> [What is expected]:
Give back nothing but the number of lines in these entries that contain the word "techniques".

-------- Data supplied --------

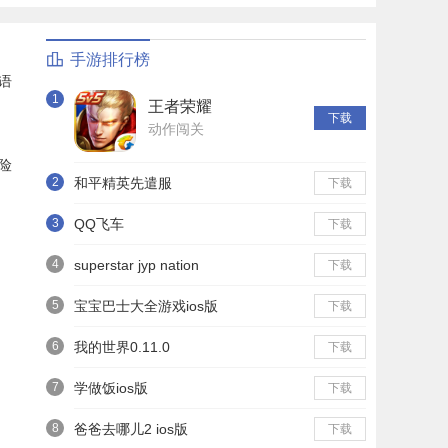
手游排行榜
语
1
王者荣耀
下载
动作闯关
险
2
和平精英先遣服
下载
3
QQ飞车
下载
4
superstar jyp nation
下载
5
宝宝巴士大全游戏ios版
下载
6
我的世界0.11.0
下载
7
学做饭ios版
下载
8
爸爸去哪儿2 ios版
下载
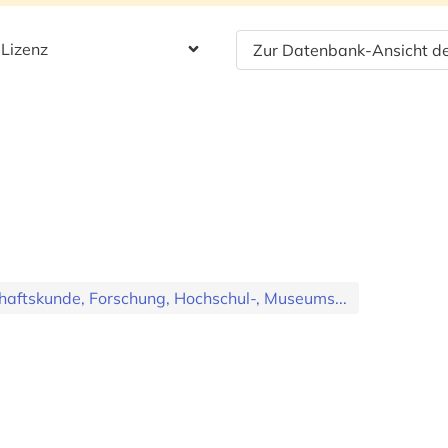
 Lizenz
Zur Datenbank-Ansicht de
aftskunde, Forschung, Hochschul-, Museums...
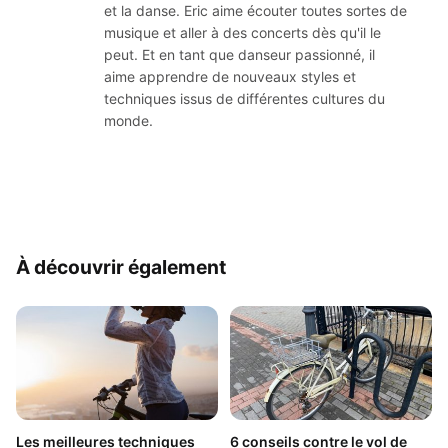
et la danse. Eric aime écouter toutes sortes de
musique et aller à des concerts dès qu'il le
peut. Et en tant que danseur passionné, il
aime apprendre de nouveaux styles et
techniques issus de différentes cultures du
monde.
À découvrir également
Les meilleures techniques
6 conseils contre le vol de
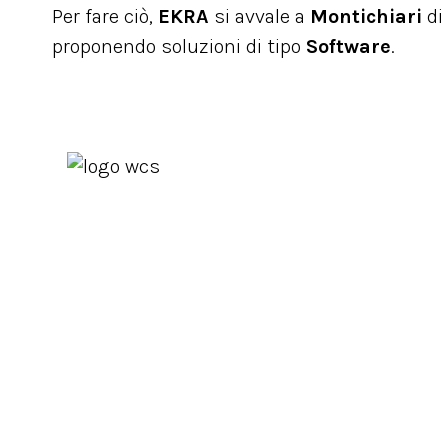
Per fare ciò,
EKRA
si avvale a
Montichiari
di
proponendo soluzioni di tipo
Software
.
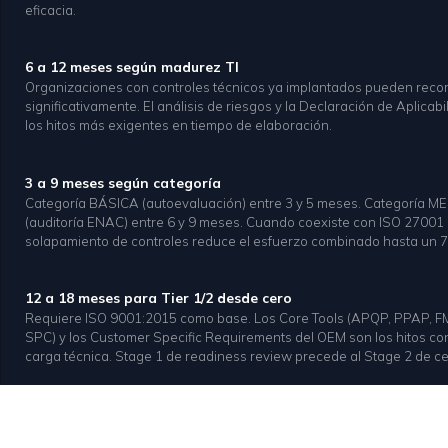
eficacia.
6 a 12 meses según madurez TI
Organizaciones con controles técnicos ya implantados pueden recor
significativamente. El análisis de riesgos y la Declaración de Aplicab
los hitos más exigentes en tiempo de elaboración.
3 a 9 meses según categoría
Categoría BÁSICA (autoevaluación) entre 3 y 5 meses. Categoría M
(auditoría ENAC) entre 6 y 9 meses. Cuando coexiste con ISO 27001 p
solapamiento de controles reduce el esfuerzo combinado hasta un 
12 a 18 meses para Tier 1/2 desde cero
Requiere ISO 9001:2015 como base. Los Core Tools (APQP, PPAP, 
SPC) y los Customer Specific Requirements del OEM son los hitos c
carga técnica. Stage 1 de readiness review precede al Stage 2 de cer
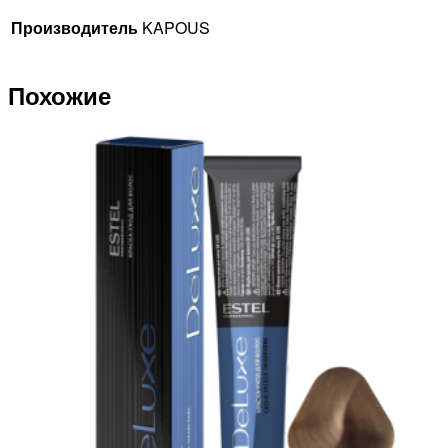
Производитель
KAPOUS
Похожие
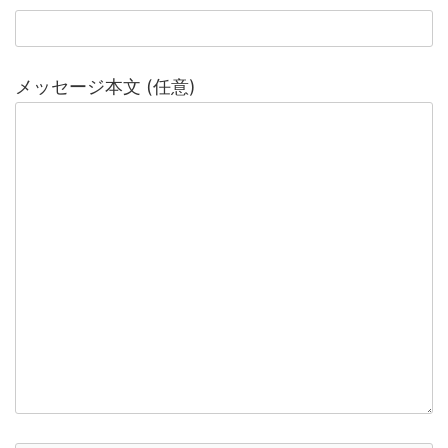
メッセージ本文 (任意)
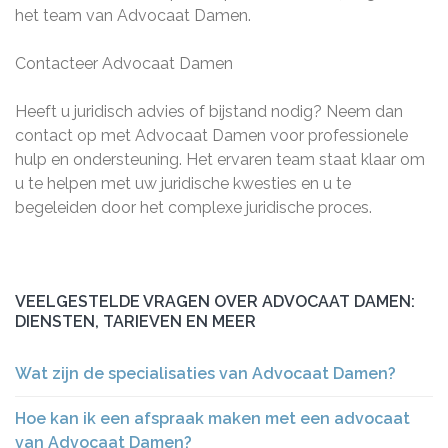
het team van Advocaat Damen.
Contacteer Advocaat Damen
Heeft u juridisch advies of bijstand nodig? Neem dan
contact op met Advocaat Damen voor professionele
hulp en ondersteuning. Het ervaren team staat klaar om
u te helpen met uw juridische kwesties en u te
begeleiden door het complexe juridische proces.
VEELGESTELDE VRAGEN OVER ADVOCAAT DAMEN:
DIENSTEN, TARIEVEN EN MEER
Wat zijn de specialisaties van Advocaat Damen?
Hoe kan ik een afspraak maken met een advocaat
van Advocaat Damen?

--------

> [Response area]:
2